Die Vier-Wochen-Frist gem. § 14 Abs. 4 S. 3 AsylVfG beginnt mit Eingang des Asylantrages beim BAMF; die Abschiebungshaft endet in jedem Fall, wenn innerhalb der vier Wochen keine Entscheidung des BAMF an den Asylantragsteller zugestellt worden ist; die spätere Zustellung einer Ablehnung als offensichtlich unbegründet ändert daran nichts.(Leitsatz der Redaktion)

Schlagwörter: D (A), Sierra Leoner, Illegale Einreise, Abschiebungshaft, Asylantrag, offensichtlich unbegründet, Bundesamtsbescheid, Zustellung, Fristen, Vier-Wochen-Frist, Erledigung der Hauptsache, Haftentlassung, Sofortige weitere Beschwerde, Rechtsschutzinteresse
Normen: AuslG § 57 Abs. 2; FEVG § 10 Abs. 2
Auszüge:

 

Die weitere sofortige Beschwerde des Betroffenen ist zulässig, §§ 27, 29 FGG, 103 Abs.2 AuslG, 3 Satz 2 FEVG, namentlich in der rechten Form und fristgerecht eingelegt. Sie bleibt auch weiterhin mit dem jetzt noch verfolgten Ziel der Feststellung der Rechtswidrigkeit der Haft zulässig, obwohl sich der ursprüngliche Verfahrensgegenstand durch Entlassung des Betroffenen aus der Haft erledigt hat.

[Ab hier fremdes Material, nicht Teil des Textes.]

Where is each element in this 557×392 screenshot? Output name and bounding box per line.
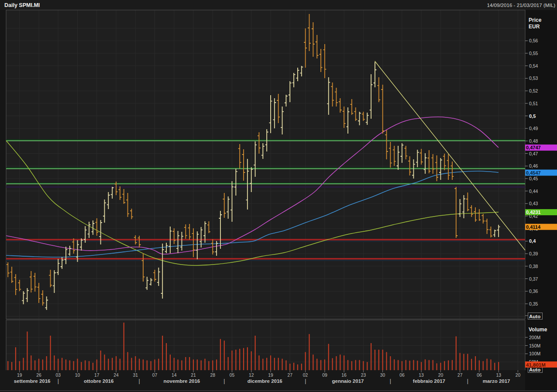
svg-text:0,48: 0,48: [529, 138, 538, 144]
svg-text:|: |: [305, 378, 306, 384]
svg-text:14: 14: [172, 373, 177, 378]
svg-text:0,36: 0,36: [529, 289, 538, 294]
svg-text:0,43: 0,43: [529, 201, 538, 206]
svg-text:28: 28: [210, 373, 215, 378]
svg-text:0,4114: 0,4114: [526, 224, 541, 230]
svg-text:ottobre 2016: ottobre 2016: [84, 378, 113, 384]
svg-text:19: 19: [268, 373, 273, 378]
svg-text:12: 12: [249, 373, 254, 378]
svg-text:06: 06: [477, 373, 482, 378]
svg-text:23: 23: [361, 373, 366, 378]
svg-text:0,39: 0,39: [529, 251, 538, 256]
svg-text:30: 30: [380, 373, 385, 378]
svg-text:|: |: [467, 378, 468, 384]
svg-text:|: |: [58, 378, 59, 384]
svg-text:Volume: Volume: [529, 327, 547, 333]
svg-text:0,45: 0,45: [529, 176, 538, 181]
svg-text:0,35: 0,35: [529, 301, 538, 306]
svg-text:Auto: Auto: [529, 367, 540, 372]
svg-text:Price: Price: [529, 17, 542, 23]
svg-text:24: 24: [113, 373, 119, 378]
svg-text:0,4547: 0,4547: [526, 170, 541, 175]
svg-text:100M: 100M: [529, 351, 540, 356]
svg-text:0,44: 0,44: [529, 189, 538, 194]
svg-text:0,4: 0,4: [529, 238, 536, 244]
svg-text:150M: 150M: [529, 343, 540, 348]
svg-text:31: 31: [133, 373, 138, 378]
svg-text:13: 13: [419, 373, 424, 378]
svg-text:17: 17: [94, 373, 100, 378]
svg-text:02: 02: [303, 373, 308, 378]
svg-text:0,5: 0,5: [529, 113, 536, 119]
svg-text:EUR: EUR: [529, 24, 540, 30]
svg-text:0,38: 0,38: [529, 264, 538, 269]
svg-text:20: 20: [438, 373, 444, 378]
svg-text:0,55: 0,55: [529, 51, 538, 56]
svg-text:|: |: [390, 378, 391, 384]
svg-text:marzo 2017: marzo 2017: [483, 378, 510, 384]
svg-text:07: 07: [152, 373, 158, 378]
svg-text:0,4747: 0,4747: [526, 145, 541, 150]
svg-text:10: 10: [75, 373, 80, 378]
svg-text:27: 27: [287, 373, 292, 378]
svg-text:0,46: 0,46: [529, 163, 538, 168]
svg-text:0,49: 0,49: [529, 126, 538, 131]
svg-text:21: 21: [191, 373, 196, 378]
svg-text:gennaio 2017: gennaio 2017: [332, 378, 364, 384]
svg-text:14/09/2016 - 21/03/2017 (MIL): 14/09/2016 - 21/03/2017 (MIL): [487, 2, 555, 8]
svg-text:19: 19: [17, 373, 22, 378]
svg-text:05: 05: [230, 373, 235, 378]
svg-text:13: 13: [496, 373, 501, 378]
svg-text:0,54: 0,54: [529, 63, 538, 69]
svg-text:27: 27: [457, 373, 463, 378]
svg-text:0,51: 0,51: [529, 101, 538, 106]
svg-text:settembre 2016: settembre 2016: [14, 378, 51, 384]
svg-text:03: 03: [55, 373, 61, 378]
svg-text:0,52: 0,52: [529, 88, 538, 93]
svg-text:200M: 200M: [529, 335, 540, 340]
svg-text:0,37: 0,37: [529, 276, 538, 282]
svg-text:0,47: 0,47: [529, 151, 538, 156]
svg-text:0,56: 0,56: [529, 38, 538, 43]
svg-text:16: 16: [341, 373, 347, 378]
svg-text:26: 26: [36, 373, 41, 378]
svg-text:09: 09: [322, 373, 327, 378]
svg-text:|: |: [139, 378, 140, 384]
svg-text:Auto: Auto: [529, 314, 540, 319]
svg-text:novembre 2016: novembre 2016: [164, 378, 200, 384]
svg-text:Daily SPMI.MI: Daily SPMI.MI: [4, 2, 40, 8]
svg-text:0,53: 0,53: [529, 76, 538, 81]
svg-text:0,4231: 0,4231: [526, 210, 541, 215]
svg-text:|: |: [223, 378, 225, 384]
svg-text:dicembre 2016: dicembre 2016: [248, 378, 282, 384]
svg-text:41,801M: 41,801M: [526, 362, 546, 368]
svg-text:febbraio 2017: febbraio 2017: [413, 378, 445, 384]
svg-text:20: 20: [516, 373, 521, 378]
svg-text:06: 06: [399, 373, 405, 378]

Entgegen früherer Auffassung der Rechtsprechung der Fachgerichte, auch des Bundesgerichtshofes (BGHZ 139, 254) dürfen nach Maßgabe der Entscheidung des Bundesverfassungsgerichts vom 05.12.2001 - 2 BvR 527/99 - (InfAuslR 2002, 132 = FGPrax 2002, 137= DVBl 2002, 688) Beschwerden gegen die Haftanordnung nach § 57 Abs. 2 AuslG nicht (mehr) mit der Begründung als unzulässig verworfen werden, die Haftanordnung habe sich durch den Vollzug der Abschiebung, Entlassung aus der Abschiebehaft oder Ablauf der Haftdauer erledigt. Vielmehr besteht wegen des Gewichts der Eingriffe in das Grundrecht der Freiheit der Person, das den Inhaftierungen unter Berücksichtigung der mit ihnen verbundenen diskriminierenden Wirkung inne wohnt, weiterhin ein Rechtsschutzinteresse dahin, dass die Rechtswidrigkeit der Haft festgestellt werde.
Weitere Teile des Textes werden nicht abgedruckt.